**Supplied records**
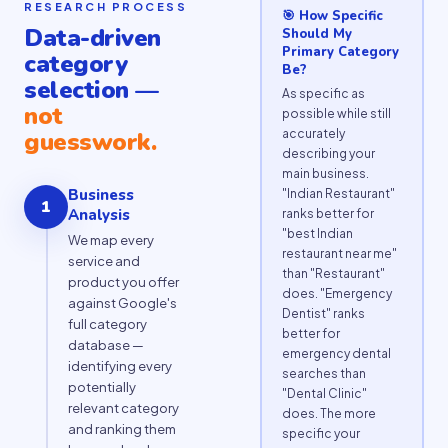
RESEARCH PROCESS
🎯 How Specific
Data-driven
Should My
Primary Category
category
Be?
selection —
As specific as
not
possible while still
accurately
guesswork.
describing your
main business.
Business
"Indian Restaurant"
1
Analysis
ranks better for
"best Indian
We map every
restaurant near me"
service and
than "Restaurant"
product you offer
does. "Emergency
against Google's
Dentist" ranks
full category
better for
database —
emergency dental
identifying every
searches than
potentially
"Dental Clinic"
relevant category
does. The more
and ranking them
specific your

==

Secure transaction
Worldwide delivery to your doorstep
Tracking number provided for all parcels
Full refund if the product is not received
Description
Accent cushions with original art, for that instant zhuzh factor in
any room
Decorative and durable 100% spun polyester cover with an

**Assigned task**
From the records above, give again exactly the lines running from the line with "selection —" to the line with "specific your", inclusive.

**Output for this exercise**
selection —
As specific as
not
possible while still
accurately
guesswork.
describing your
main business.
Business
"Indian Restaurant"
1
Analysis
ranks better for
"best Indian
We map every
restaurant near me"
service and
than "Restaurant"
product you offer
does. "Emergency
against Google's
Dentist" ranks
full category
better for
database —
emergency dental
identifying every
searches than
potentially
"Dental Clinic"
relevant category
does. The more
and ranking them
specific your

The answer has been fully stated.